An exact transcription of every record is needed, leaving out the pictures.
::::::
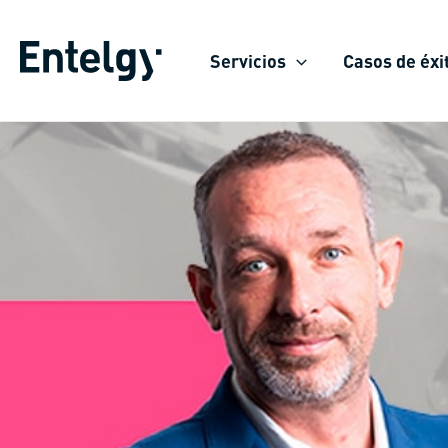
Ir
al
Servicios
Casos de éxi
contenido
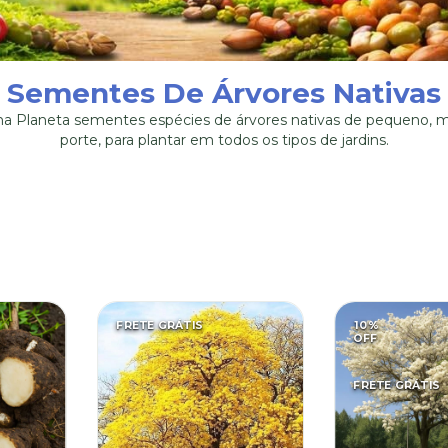
Sementes De Árvores Nativas
a Planeta sementes espécies de árvores nativas de pequeno, 
porte, para plantar em todos os tipos de jardins.
FRETE GRÁTIS
10
%
OFF
FRETE GRÁTIS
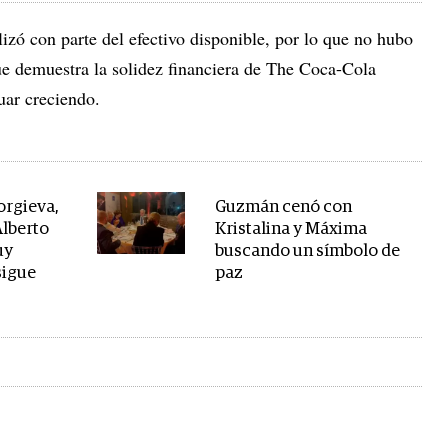
izó con parte del efectivo disponible, por lo que no hubo
que demuestra la solidez financiera de The Coca-Cola
ar creciendo.
orgieva,
Guzmán cenó con
Alberto
Kristalina y Máxima
uy
buscando un símbolo de
sigue
paz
::::::
# COMPLETED TASK
Ir
al
Servicios
Casos de éxi
contenido
Sementes De Árvores Nativas
a Planeta sementes espécies de árvores nativas de pequeno, 
porte, para plantar em todos os tipos de jardins.
FRETE GRÁTIS
10
%
OFF
FRETE GRÁTIS
izó con parte del efectivo disponible, por lo que no hubo
que demuestra la solidez financiera de The Coca-Cola
ar creciendo.
orgieva,
Guzmán cenó con
Alberto
Kristalina y Máxima
uy
buscando un símbolo de
sigue
paz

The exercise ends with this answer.